Penn State’s trip to the College Basketball Invitational is an investment in the program’s future.
While Nittany Lions are aiming to close the 2013-14 season on a positive note, coach Patrick Chambers said the focus is on player development. That means he’ll adjust his rotation during the tournament with next season in mind.
Freshmen guards Geno Thorpe and Graham Woodward will see more playing time. Chambers wants to see how center Jordan Dickerson handles 20-plus minutes, a workload he’s been given just twice all season.
“I am gonna mix some things up a little bit,” Chambers said. “I am gonna try to get the freshmen a little bit more time than I typically would. I do want to play to win, obviously, I’m very competitive.”
Penn State (15-17) plays Hampton (18-12) in the first round of the CBI at the Bryce Jordan Center on Wednesday at 7 p.m. For a team returning every major contributor besides fifth-year point guard Tim Frazier, the CBI provides an opportunity for next year’s core to gain more experience.
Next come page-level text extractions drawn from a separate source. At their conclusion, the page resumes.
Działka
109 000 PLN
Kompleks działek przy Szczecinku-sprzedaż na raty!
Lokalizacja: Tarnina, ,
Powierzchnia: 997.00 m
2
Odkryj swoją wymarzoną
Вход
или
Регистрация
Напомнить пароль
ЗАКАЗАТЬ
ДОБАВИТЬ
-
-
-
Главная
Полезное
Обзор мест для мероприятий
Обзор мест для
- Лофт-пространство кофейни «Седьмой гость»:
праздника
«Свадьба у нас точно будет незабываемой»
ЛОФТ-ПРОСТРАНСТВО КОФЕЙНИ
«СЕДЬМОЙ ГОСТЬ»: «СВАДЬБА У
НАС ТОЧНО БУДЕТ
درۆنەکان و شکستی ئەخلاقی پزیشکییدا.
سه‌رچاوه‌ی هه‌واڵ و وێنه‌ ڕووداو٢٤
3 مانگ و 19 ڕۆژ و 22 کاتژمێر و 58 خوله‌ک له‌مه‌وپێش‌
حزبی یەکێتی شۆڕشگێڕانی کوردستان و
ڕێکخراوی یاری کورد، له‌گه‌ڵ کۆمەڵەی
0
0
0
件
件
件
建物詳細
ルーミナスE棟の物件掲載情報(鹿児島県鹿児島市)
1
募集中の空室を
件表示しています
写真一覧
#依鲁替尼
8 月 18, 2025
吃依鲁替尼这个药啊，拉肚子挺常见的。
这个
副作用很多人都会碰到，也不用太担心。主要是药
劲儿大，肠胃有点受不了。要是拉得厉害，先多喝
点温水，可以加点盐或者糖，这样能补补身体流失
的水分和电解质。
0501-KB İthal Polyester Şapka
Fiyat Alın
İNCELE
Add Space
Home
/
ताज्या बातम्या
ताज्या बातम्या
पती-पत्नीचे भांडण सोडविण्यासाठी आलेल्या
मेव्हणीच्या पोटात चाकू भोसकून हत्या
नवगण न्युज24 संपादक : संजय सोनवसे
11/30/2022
Thorpe and Woodward each saw time in the starting lineup this season, but their minutes fluctuated as they adjusted to the college level. Dickerson, an SMU transfer, has started the last five games, but he’s still developing on both ends of the floor.
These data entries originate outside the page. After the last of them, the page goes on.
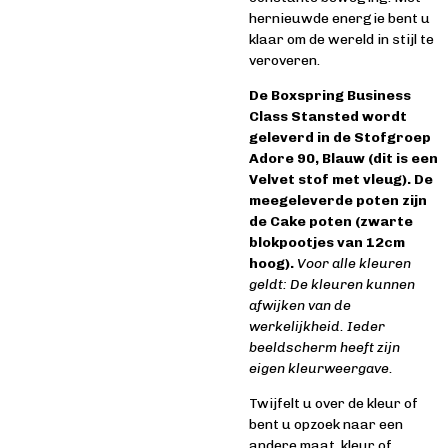
hernieuwde energie bent u
klaar om de wereld in stijl te
veroveren.
De Boxspring Business
Class Stansted wordt
geleverd in de Stofgroep
Adore 90, Blauw (dit is een
Velvet stof met vleug). De
meegeleverde poten zijn
de Cake poten (zwarte
blokpootjes van 12cm
hoog).
Voor alle kleuren
geldt: De kleuren kunnen
afwijken van de
werkelijkheid. Ieder
beeldscherm heeft zijn
eigen kleurweergave.
Twijfelt u over de kleur of
bent u o
pzoek naar een
andere maat, kleur of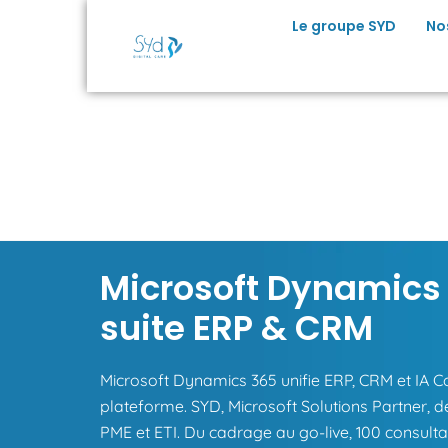
Le groupe SYD
No
Microsoft Dynamics 
suite ERP & CRM
Microsoft Dynamics 365 unifie ERP, CRM et IA C
plateforme. SYD, Microsoft Solutions Partner, dé
PME et ETI. Du cadrage au go-live, 100 consultan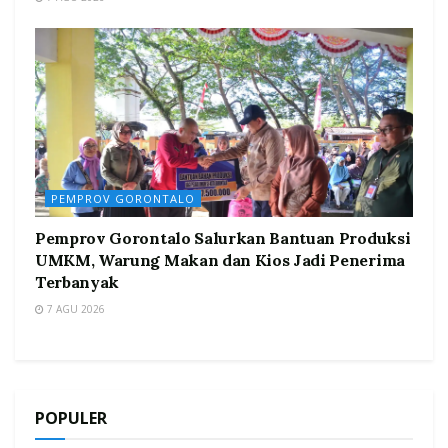
PEMPROV GORONTALO
Pemprov Gorontalo Salurkan Bantuan Produksi
UMKM, Warung Makan dan Kios Jadi Penerima
Terbanyak
7 AGU 2026
POPULER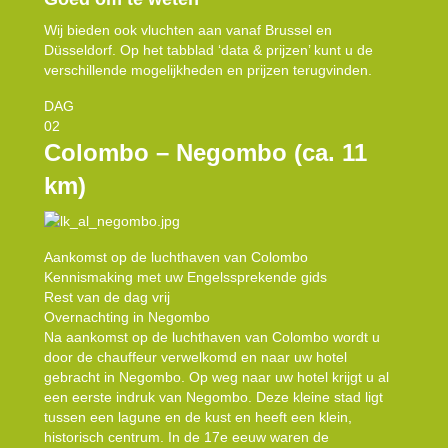
Wij bieden ook vluchten aan vanaf Brussel en
Düsseldorf. Op het tabblad ‘data & prijzen’ kunt u de
verschillende mogelijkheden en prijzen terugvinden.
DAG
02
Colombo – Negombo (ca. 11
km)
Aankomst op de luchthaven van Colombo
Kennismaking met uw Engelssprekende gids
Rest van de dag vrij
Overnachting in Negombo
Na aankomst op de luchthaven van Colombo wordt u
door de chauffeur verwelkomd en naar uw hotel
gebracht in Negombo. Op weg naar uw hotel krijgt u al
een eerste indruk van Negombo. Deze kleine stad ligt
tussen een lagune en de kust en heeft een klein,
historisch centrum. In de 17e eeuw waren de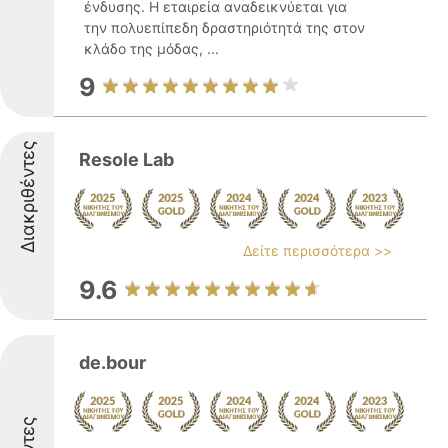
ένδυσης. Η εταιρεία αναδεικνύεται για
την πολυεπίπεδη δραστηριότητά της στον
κλάδο της μόδας, ...
9
Διακριθέντες
Resole Lab
Δείτε περισσότερα >>
9.6
de.bour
And Chambers said sophomores Brandon Taylor and Donovon Jack, who started the majority of the season, will both benefit from more practices and games.
“We want to continue to be the best team we can be, try to be the best team we can be at the end of the year,” Frazier said. “Continue to win games, get these young guys more reps, get those guys better, get prepared for next year. We want to end on a great note.”
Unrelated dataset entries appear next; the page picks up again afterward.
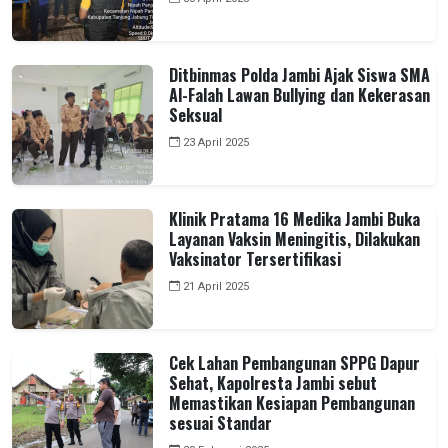
Ditbinmas Polda Jambi Ajak Siswa SMA
Al-Falah Lawan Bullying dan Kekerasan
Seksual
23 April 2025
Klinik Pratama 16 Medika Jambi Buka
Layanan Vaksin Meningitis, Dilakukan
Vaksinator Tersertifikasi
21 April 2025
Cek Lahan Pembangunan SPPG Dapur
Sehat, Kapolresta Jambi sebut
Memastikan Kesiapan Pembangunan
sesuai Standar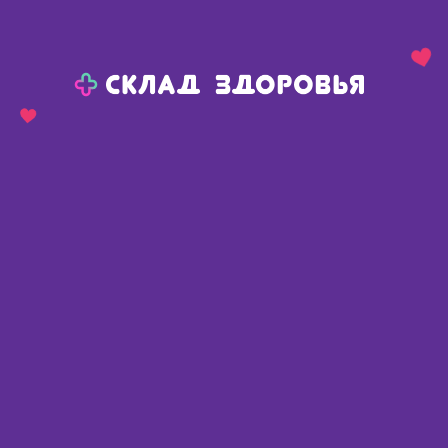
Назад
Ваш город:
Омск
Омск
Ваш город:
Нет, выбрать другой
Да
Главная
Каталог
Медикаменты и БАДы
Антибиотики
Амоксиклав тб п/о плен 500мг+125мг N 15
Амоксиклав тб п/о плен
500мг+125мг N 15
Австрия
,
Сандоз ГмбХ
Описание
Доступные предложения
Frazier was excited to see his Penn State career extended into postseason play.
He’ll also continue to mentor the underclassmen who have played crucial roles throughout his final season.
Thorpe and Woodward started three games and six games, respectively. Though they fell out of the starting lineup, both showed flashes of their potential. Thorpe proved to be a tough and athletic defender, and Woodward was the team’s best 3-point threat, shooting 38.2 percent.
“They continue to fight,” Frazier said of the program’s young players. “You could easily get down on yourself, sometimes they might not play a good amount of minutes a game or not, but they stay together, stay positive and when their number was called, they came in and played as hard as they can and they helped us out tremendously.”
With next season looming, Chambers plans to get those freshmen good minutes in the CBI.
Both will step into bigger roles alongside leading scorer D.J. Newbill.
Chambers praised Thorpe for his late-season effort and his performance against Minnesota in the Big Ten tournament. The freshman scored nine points and played 28 minutes, the most since he played 29 in his first start of the season against the Golden Gophers on Jan. 8.
Thorpe averaged just 6.3 minutes per game during an eight-game stretch in the Big Ten before scoring nine points in 19 minutes in the Nittany Lions’ 65-63 win over Ohio State in late February.
He was benched in Penn State’s next game against Wisconsin. But he worked his way back into the mix by the regular-season finale.
“I had a lot of ups and downs this year,” Thorpe said. “And as a team, we experienced a lot. I think my freshman year, I did a pretty good job. I’m satisfied with it, but I’m trying to get better, and we still have season to continue on so I’m just trying to get better and better each game.”
That’s Chambers’ goal for each player in the CBI.
And with each round, the coach will get to measure that development going into next year.
“I get to work with them for at least today, tomorrow and Wednesday and continue to develop, which I think we do a great job of,” Chambers said Monday. “I think we do a very good job of developing our players so if I can get a couple extra practices, a couple extra weeks, who knows, I think that can only help our future.”